Special Issue "Mixed Marriages in Europe and Beyond: 1945 to Brexit"
A special issue of Genealogy (ISSN 2313-5778).
Deadline for manuscript submissions: 4 March 2022.
Interests: migration history; the history of marriage; social and gender history
in light of increasing migration and the controversy surrounding it in the public sphere, binational, bicultural and interethnic relationships take on a special role. In migration research, they are generally regarded as indicators of not only how permeable certain societies are, but also the extent to which diversity is accepted. The way in which such relationships are handled allows us to understand how certain social actors have dealt with cross-border intimacy at certain times.

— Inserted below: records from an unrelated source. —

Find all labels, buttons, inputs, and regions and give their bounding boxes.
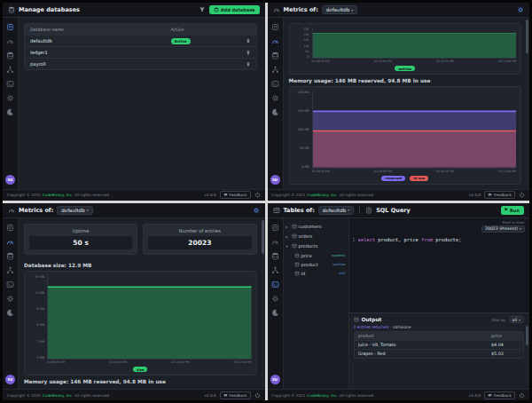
sql-editor[interactable]: 1 select product, price from products; <box>349 234 530 313</box>
avatar[interactable]: SU <box>5 375 15 384</box>
stat-cards: Uptime 50 s Number of entries 20023 <box>24 224 257 255</box>
copyright-text: All rights reserved. <box>340 193 375 197</box>
sidebar-item-manage-databases[interactable] <box>271 224 279 232</box>
scrollbar-thumb[interactable] <box>526 20 528 53</box>
power-icon[interactable] <box>254 192 261 198</box>
header: Metrics of: defaultdb ▾ <box>268 3 530 18</box>
meta-text: · database <box>390 325 411 329</box>
sidebar-item-sql-query[interactable] <box>6 80 14 88</box>
memory-usage-title: Memory usage: 146 MB reserved, 94.8 MB i… <box>24 379 257 384</box>
play-icon: ▶ <box>505 208 508 212</box>
sidebar-item-schema[interactable] <box>271 66 279 74</box>
tables-of-label: Tables of: <box>284 207 315 214</box>
copyright: Copyright © 2021 CodeBinary, Inc. All ri… <box>272 393 375 398</box>
time-travel-selector[interactable]: 20023 (Present) ▾ <box>481 225 525 233</box>
tree-item-customers[interactable]: ▸ customers <box>286 222 346 232</box>
sidebar-item-settings[interactable] <box>271 94 279 102</box>
memory-chart-card: 200 MB150 MB100 MB50 MB0 MB 03:09:30 PM0… <box>289 86 522 185</box>
feedback-button[interactable]: Feedback <box>220 391 251 399</box>
sidebar-item-settings[interactable] <box>6 295 14 303</box>
table-row[interactable]: defaultdb Active <box>25 35 256 46</box>
power-icon[interactable] <box>519 392 525 399</box>
tree-item-products[interactable]: ▾ products <box>286 241 346 251</box>
delete-icon[interactable] <box>246 38 251 43</box>
tree-field-price[interactable]: price numeric <box>286 251 346 260</box>
sidebar-item-metrics[interactable] <box>271 238 279 246</box>
result-row[interactable]: Grapes - Red $5.03 <box>355 349 524 358</box>
main-content: ▸ customers ▸ orders ▾ products <box>284 218 530 390</box>
sidebar-item-theme[interactable] <box>6 309 14 317</box>
company-link[interactable]: CodeBinary, Inc. <box>43 193 73 197</box>
sidebar-item-databases[interactable] <box>271 252 279 260</box>
chevron-right-icon: ▸ <box>286 234 290 239</box>
sidebar-item-sql-query[interactable] <box>6 281 14 288</box>
sidebar-item-settings[interactable] <box>6 94 14 102</box>
entries-chart-card: 25k20k15k10k5k0 03:09:30 PM03:10:00 PM03… <box>289 23 522 75</box>
tree-item-orders[interactable]: ▸ orders <box>286 232 346 241</box>
sidebar-item-settings[interactable] <box>271 295 279 303</box>
main-content: Database name Active defaultdb Active le… <box>19 18 265 189</box>
filter-selector[interactable]: all ▾ <box>509 316 524 323</box>
power-icon[interactable] <box>519 192 525 198</box>
avatar[interactable]: SU <box>5 175 15 185</box>
result-row[interactable]: Juice - V8, Tomato $4.04 <box>355 340 524 349</box>
avatar[interactable]: SU <box>270 175 280 185</box>
feedback-button[interactable]: Feedback <box>484 391 515 399</box>
sidebar-item-schema[interactable] <box>271 266 279 274</box>
sidebar-item-schema[interactable] <box>6 66 14 74</box>
sidebar-item-metrics[interactable] <box>6 238 14 246</box>
memory-usage-title: Memory usage: 146 MB reserved, 94.8 MB i… <box>289 78 522 83</box>
table-row[interactable]: payroll <box>25 58 256 69</box>
run-button[interactable]: ▶ Run <box>501 206 524 215</box>
main-content: Uptime 50 s Number of entries 20023 Data… <box>19 218 265 390</box>
table-row[interactable]: ledger1 <box>25 46 256 58</box>
sidebar-item-manage-databases[interactable] <box>6 23 14 31</box>
sidebar-item-metrics[interactable] <box>271 37 279 45</box>
tree-field-id[interactable]: id int4 <box>286 269 346 278</box>
sidebar-item-manage-databases[interactable] <box>271 23 279 31</box>
footer: Copyright © 2021 CodeBinary, Inc. All ri… <box>268 189 530 201</box>
sidebar-item-manage-databases[interactable] <box>6 224 14 232</box>
company-link[interactable]: CodeBinary, Inc. <box>307 393 337 398</box>
y-axis-tick: 10k <box>303 44 309 48</box>
scrollbar[interactable] <box>262 220 264 388</box>
feedback-button[interactable]: Feedback <box>484 191 515 199</box>
scrollbar-thumb[interactable] <box>526 326 528 345</box>
active-badge: Active <box>171 38 191 44</box>
database-selector[interactable]: defaultdb ▾ <box>318 206 354 215</box>
y-axis-tick: 15k <box>303 38 309 42</box>
sidebar-item-databases[interactable] <box>6 252 14 260</box>
database-selector[interactable]: defaultdb ▾ <box>322 5 357 14</box>
company-link[interactable]: CodeBinary, Inc. <box>43 393 73 398</box>
sidebar-item-schema[interactable] <box>6 266 14 274</box>
sidebar-item-theme[interactable] <box>271 309 279 317</box>
feedback-button[interactable]: Feedback <box>220 191 251 199</box>
y-axis-tick: 12 MB <box>35 291 44 295</box>
copyright-text: All rights reserved. <box>74 193 110 197</box>
delete-icon[interactable] <box>246 61 251 67</box>
sidebar-item-sql-query[interactable] <box>271 80 279 88</box>
company-link[interactable]: CodeBinary, Inc. <box>307 193 337 197</box>
version-label: v1.0.0 <box>204 193 215 197</box>
filter-icon[interactable] <box>199 6 206 13</box>
avatar[interactable]: SU <box>270 375 280 384</box>
tree-field-product[interactable]: product varchar <box>286 260 346 269</box>
scrollbar-thumb[interactable] <box>262 220 264 254</box>
sidebar-item-metrics[interactable] <box>6 37 14 45</box>
power-icon[interactable] <box>254 392 261 399</box>
sidebar-item-theme[interactable] <box>6 108 14 116</box>
scrollbar[interactable] <box>526 326 528 385</box>
scrollbar[interactable] <box>526 20 528 187</box>
settings-icon[interactable] <box>517 6 524 13</box>
sidebar-item-theme[interactable] <box>271 108 279 116</box>
sidebar-item-sql-query[interactable] <box>271 281 279 288</box>
settings-icon[interactable] <box>253 207 260 214</box>
chat-icon <box>223 193 228 197</box>
delete-icon[interactable] <box>246 50 251 55</box>
add-database-button[interactable]: Add database <box>209 5 260 14</box>
database-selector[interactable]: defaultdb ▾ <box>57 206 92 215</box>
sidebar-item-databases[interactable] <box>271 51 279 59</box>
chevron-down-icon: ▾ <box>286 244 290 249</box>
chevron-down-icon: ▾ <box>87 208 89 212</box>
sidebar-item-databases[interactable] <box>6 51 14 59</box>
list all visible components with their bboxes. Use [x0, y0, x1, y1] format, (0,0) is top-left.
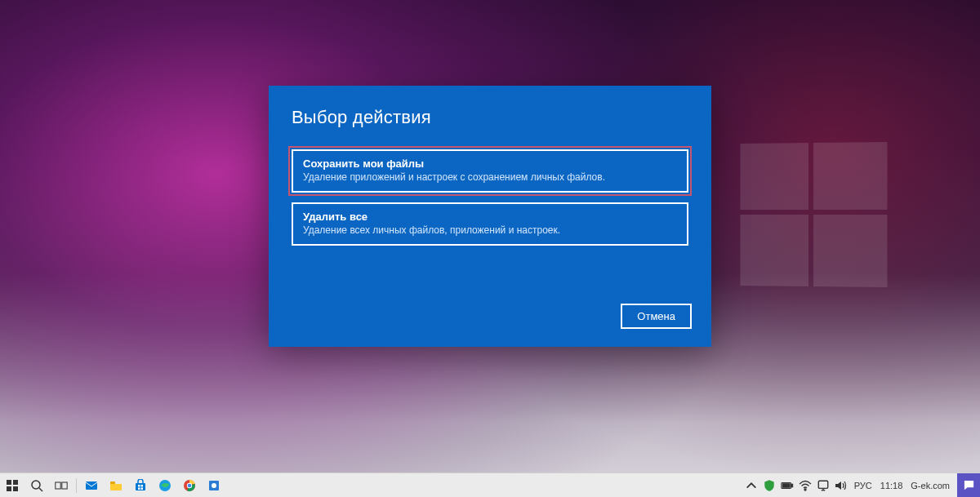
option-title: Сохранить мои файлы: [303, 158, 677, 170]
action-center-button[interactable]: [957, 473, 980, 497]
svg-point-24: [804, 489, 806, 490]
taskbar-app-mail[interactable]: [79, 473, 104, 497]
tray-security[interactable]: [760, 473, 778, 497]
volume-icon: [835, 479, 848, 492]
svg-rect-7: [62, 482, 67, 489]
taskbar-left: [0, 473, 226, 497]
network-icon: [817, 479, 830, 492]
svg-rect-2: [7, 486, 11, 491]
windows-start-icon: [6, 479, 19, 492]
task-view-button[interactable]: [49, 473, 74, 497]
wifi-icon: [799, 479, 812, 492]
tray-battery[interactable]: [778, 473, 796, 497]
taskbar-app-explorer[interactable]: [104, 473, 128, 497]
taskbar-app-generic[interactable]: [202, 473, 226, 497]
search-icon: [30, 479, 43, 492]
task-view-icon: [55, 479, 68, 492]
taskbar-app-chrome[interactable]: [177, 473, 202, 497]
tray-overflow[interactable]: [742, 473, 760, 497]
edge-icon: [158, 479, 172, 492]
svg-rect-13: [138, 487, 140, 490]
svg-rect-25: [818, 481, 827, 488]
notification-icon: [963, 479, 975, 491]
shield-icon: [763, 479, 776, 492]
svg-rect-1: [13, 480, 18, 485]
taskbar: РУС 11:18 G-ek.com: [0, 473, 980, 497]
svg-rect-3: [13, 486, 18, 491]
chrome-icon: [183, 479, 196, 492]
start-button[interactable]: [0, 473, 24, 497]
taskbar-app-store[interactable]: [128, 473, 153, 497]
store-icon: [134, 479, 147, 492]
option-title: Удалить все: [303, 211, 677, 223]
folder-icon: [109, 479, 122, 492]
chevron-up-icon: [745, 479, 758, 492]
taskbar-app-edge[interactable]: [153, 473, 177, 497]
search-button[interactable]: [24, 473, 49, 497]
svg-point-4: [32, 481, 40, 489]
svg-rect-23: [782, 483, 790, 486]
svg-rect-14: [141, 487, 144, 490]
mail-icon: [85, 479, 98, 492]
tray-clock[interactable]: 11:18: [876, 473, 907, 497]
svg-rect-6: [56, 482, 60, 489]
tray-volume[interactable]: [832, 473, 850, 497]
option-remove-all[interactable]: Удалить все Удаление всех личных файлов,…: [292, 202, 688, 246]
svg-point-18: [188, 483, 192, 487]
svg-rect-9: [110, 481, 115, 484]
taskbar-separator: [76, 478, 77, 493]
dialog-title: Выбор действия: [292, 107, 688, 128]
tray-network[interactable]: [814, 473, 832, 497]
svg-point-20: [212, 483, 216, 488]
option-desc: Удаление приложений и настроек с сохране…: [303, 171, 677, 183]
app-icon: [207, 479, 220, 492]
battery-icon: [781, 479, 794, 492]
tray-watermark: G-ek.com: [906, 473, 954, 497]
svg-rect-0: [7, 480, 11, 485]
option-desc: Удаление всех личных файлов, приложений …: [303, 224, 677, 236]
cancel-button[interactable]: Отмена: [621, 304, 692, 329]
windows-logo-watermark: [740, 142, 886, 286]
svg-rect-12: [141, 485, 144, 487]
svg-rect-10: [136, 483, 145, 490]
svg-line-5: [39, 488, 42, 491]
svg-rect-8: [86, 481, 97, 490]
tray-language[interactable]: РУС: [850, 473, 876, 497]
tray-wifi[interactable]: [796, 473, 814, 497]
taskbar-right: РУС 11:18 G-ek.com: [742, 473, 980, 497]
option-keep-files[interactable]: Сохранить мои файлы Удаление приложений …: [292, 149, 688, 193]
svg-rect-22: [791, 484, 793, 487]
reset-choice-dialog: Выбор действия Сохранить мои файлы Удале…: [269, 86, 711, 347]
svg-rect-11: [138, 485, 140, 487]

For the last seventy-five years war, civil war, and the collapse of empires have fueled large-scale population movements on a global scale. In addition, differential rates of development have also contributed to the push and pull of population movements. Refugees fleeing war zones, occupying military forces, prisoners of war (both their absence from home or their presence among enemy civilians), foreign labor, and economic migrants all represent challenges to the comfortable homogeneity of society. Bringing disparate populations into proximity can lead to conflict, but it can also produce intimate relationships of choice. Taking marriage and the formation of mixed families as the nexus of analysis exposes the intersection of large-scale social, economic, and political processes with the intimate life of individuals and families.
(1) The planned Special Issue of the journal Genealogy aims to trace these questions for the period after 1945, a period characterized by various migration and flight movements that can be linked to the end of the war, to labor migration, which became especially important in the 1960s, and to migrant groups seeking asylum since the 1980s. All of these and other migrant dynamics resulted in encounters between members of disparate host and immigrant groups, which led both to conflict and to marriages and the founding of mixed families headed by spouses of different religious, racial, or ethnic identities. The period since the end of the war has also been influenced by the tensions generated by the Cold War, which have left deep traces in the negotiation of belonging and its meaning, by confrontation between visions of individualism associated with modernity, expressed in the debate over Section 16 on the freedom to marry in the 1948 Declaration of Universal Human Rights, as well as tensions between colonial powers and their former colonies.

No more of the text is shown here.